When weird things start to happen, the viewer starts getting clues while seeing Westview modernize until our days. While the sitcom references were modernizing I loved getting some of them, like Modern Family, Malcom in the middle (a childhood favorite!) or the 80’s vibes from Full House, which feels more impactful because that’s the show that skyrocketed Elizabeth twin-sisters to fame and made a path for her into acting (also, who didn’t love the Olsen twins growing up??).
But moving on because there’s a lot to cover. I loved the acting. Every single character felt really well played, from the kids to the town habitants –even more so when things started getting weird and they were trying to fight what was happening to them. Elizabeth Olsen shined as Wanda, and every emotion was really felt. Paul Bettany was at his best in the second and latest episodes, in my opinion. Maybe that’s because his character was limited by… circumstances.
Agnes was also a favorite from the get-go. From the noisy neighbor with a tendency to remark the times the sit-com was supposed to be set on to the weird aunt to the events of the two last chapters, she’s fun, she’s entertaining and she’s interesting.
Monica was a revelation I can’t wait to see more of. There were a few things about her big moment that didn’t sit well with me and that I felt like were solved a little on the next episode, but those have more to do with a style choose than with her as a character. I loved her initiative, and to see what was bothering and tormenting her, what was driving her.
Agent Woo was amazing in this and I was glad to see Darcy was being reintroduced as a character. Who knows if for her owns plots in new seasons or other shows or if she will return in Thor: Love and Thunder (I don’t know because I haven’t checked the cast list, tbh).

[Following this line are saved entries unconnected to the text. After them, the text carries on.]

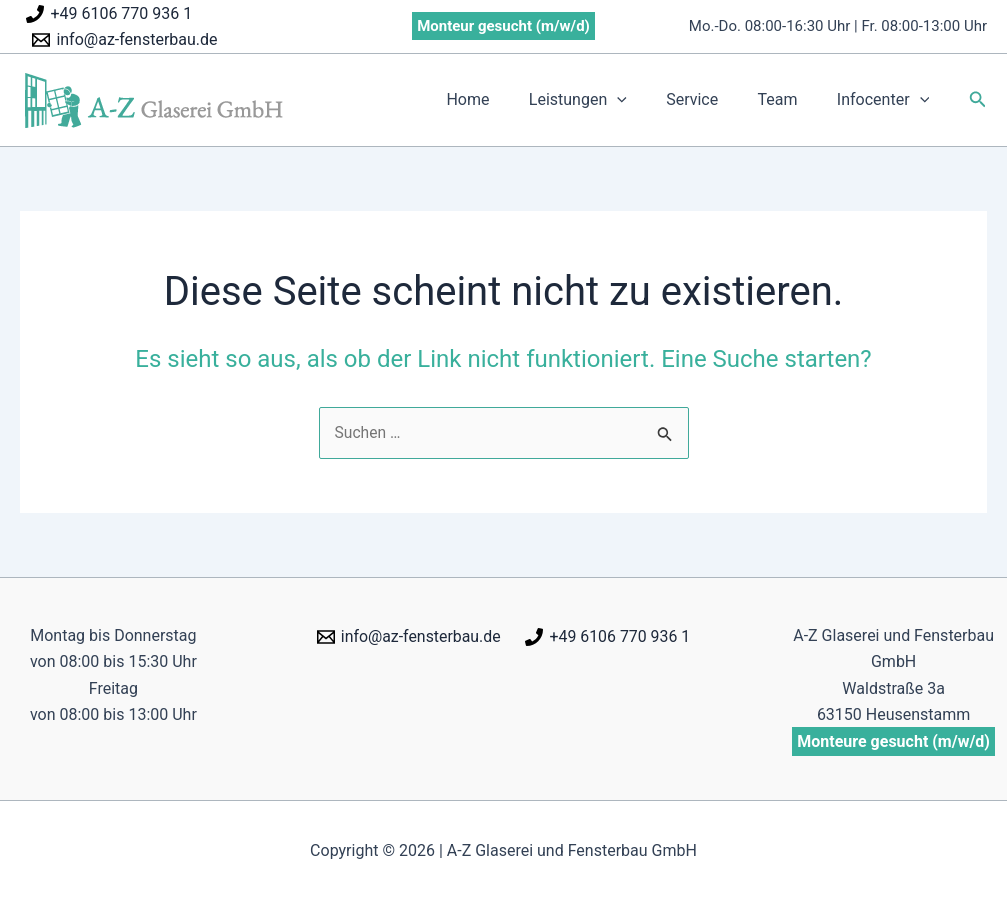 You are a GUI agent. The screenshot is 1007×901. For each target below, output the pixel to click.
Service (710, 99)
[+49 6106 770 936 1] (109, 14)
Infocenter (887, 100)
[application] (643, 100)
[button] (978, 99)
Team (789, 99)
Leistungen (603, 100)
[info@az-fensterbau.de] (125, 40)
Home (500, 99)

I also liked that Billy and Tommy seemed to have their differentiate personalities even thought they were so “young” and twins, and they were not really… . Poor kids. I think that’s what I said the most watching this show. It was obvious they were loved but there were so many fucked up things going on…
And now for the plot. I loved the idea at the beginning, and how Wanda’s world and the real one were starting to connect slowly. Their relationship was the cutest and I adored how they were a family with the twins and all.
The ending was a mess. Kinda. Don’t get me wrong, I loved how they fixed things because in my head there was no way they could have ended it in any other way. But the main problem is they didn’t plan it well for a show so short.
They had plot-points saved for the finale they should have introduced much earlier for them to have some impact in the viewers. There were some things people was expecting that didn’t happen, and while I get they were playing with the spectators and the game of TV inside of TV… There’s a difference between a good plot-twist and something that’s put here just to mess up with people. That felt cheap. I’m sure you know what I am talking about.
Both Vision and Agnes endings felt rushed and out of place, like they hadn’t had enough time to plan them out in advance and were improvising. They had so much potential and while I feel some of it can be explored at another time, there were too much build-up to some things for how disappointing they felt.
Okay now these are 100% spoilers:
I am also disappointed about the fact that there were visibly no repercussions for Wanda’s actions. It felts like just because she was grieving and in pain she was awarded immunity and that didn’t sit well with me, because it felts too much like justifying some real-world actions for the same reasons. I feel this TikTok explains it really well.
In conclusion, I enjoyed the show, but the ending felt rushed, and I needed a little more accountability for the characters actions, not pinpointing the one person as the single “villain” when yes, what he did was wrong, but there was too much leniency for some other actions.